Danske Bank, Denmark's largest lender, is now offering Bitcoin (BTC) and Ethereum (ETH) exchange-traded products to customers through its online and mobile banking platforms - ending an eight-year self-imposed ban on cryptocurrency services.
The bank simultaneously stressed that it does not recommend cryptocurrencies as an asset class and will not provide advisory services for the products.
Three ETPs are available at launch: two tracking Bitcoin and one tracking Ethereum, all issued by BlackRock and WisdomTree. The products fall under the EU's MiFID II investor protection framework.
What Changed
Danske Bank refused in 2018 to support any form of cryptocurrency trading, warning customers to avoid the asset class entirely. It renewed that internal restriction in 2021.

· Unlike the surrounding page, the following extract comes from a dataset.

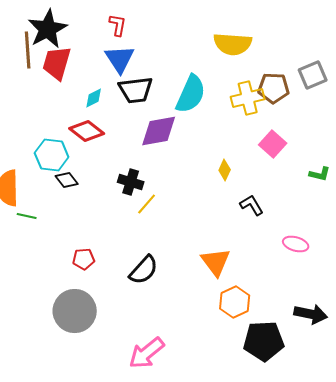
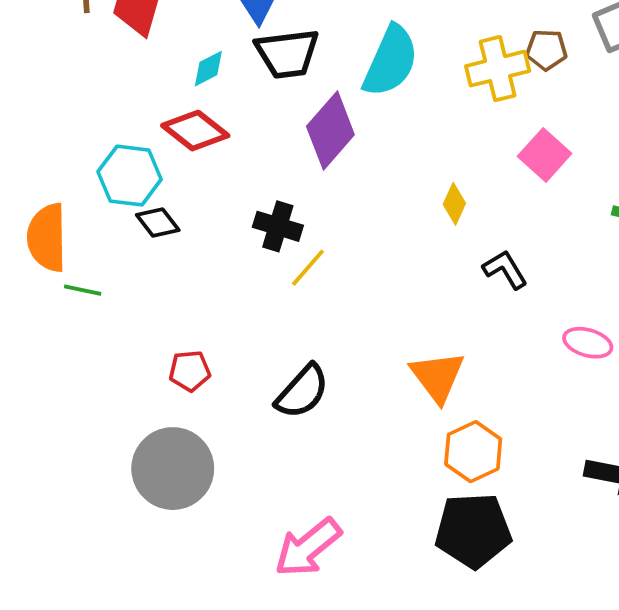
brown pentagon: (274, 88) -> (546, 50), size x0.7
purple diamond: (159, 131) -> (330, 131), turned -39
black pentagon: (264, 341) -> (473, 530), moved

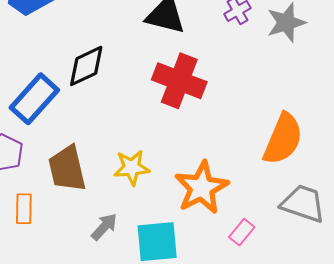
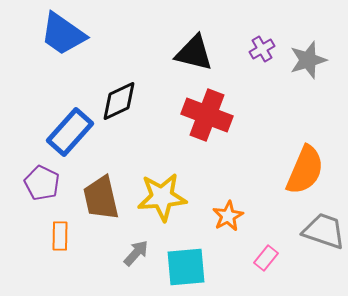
yellow star: (132, 168) -> (162, 197), size x1.4
orange star: (202, 188) -> (228, 216), size x0.6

The reversal, according to the bank, comes from two factors: growing customer demand and regulatory clarity. Kerstin Lysholm, Head of Investment Products and Offering, cited the EU's Markets in Crypto-Assets Regulation as a development that "has generally increased confidence in cryptocurrencies."
The ETPs are available only to self-directed traders on Danske's platform - customers who invest without receiving advice. Before purchasing, clients must pass a suitability assessment confirming they understand the risks of cryptocurrency-linked products.
What The Bank Is Not Saying
The language around the launch is unusually cautious for a product rollout. Danske Bank's own press release closes by asking customers not to interpret ETP access as an endorsement. It classifies cryptocurrencies as "opportunistic investments rather than part of a long-term portfolio strategy."
"Access to selected cryptocurrency ETPs on Danske Bank's trading platform should not be seen as a recommendation of the asset class from Danske Bank," Lysholm said.
The bank also holds 132,746 shares of Strategy, the largest corporate Bitcoin holder, valued at approximately $17.6 million - a detail that adds some context to the cautious framing.
Read also: $675 Million In Bitcoin Longs Face Liquidation If Price Breaks Below $65,000
Why It Matters
Denmark is not a major cryptocurrency market. Triple-A data from 2024 counted roughly 70,600 crypto owners in the country, about 1.2% of the population. Chainalysis ranked Denmark 84th out of 151 countries for cryptocurrency adoption in its 2025 report.
But Danske Bank's move fits a pattern. European banks have been expanding regulated crypto access since MiCA took full effect, and demand from existing banking customers has been a common driver. The ETP structure lets institutions offer exposure without touching custody, wallets, or direct token handling.
Whether Danske's defensive tone - offering the product while actively discouraging it - reflects genuine risk caution or regulatory liability management is the more interesting question.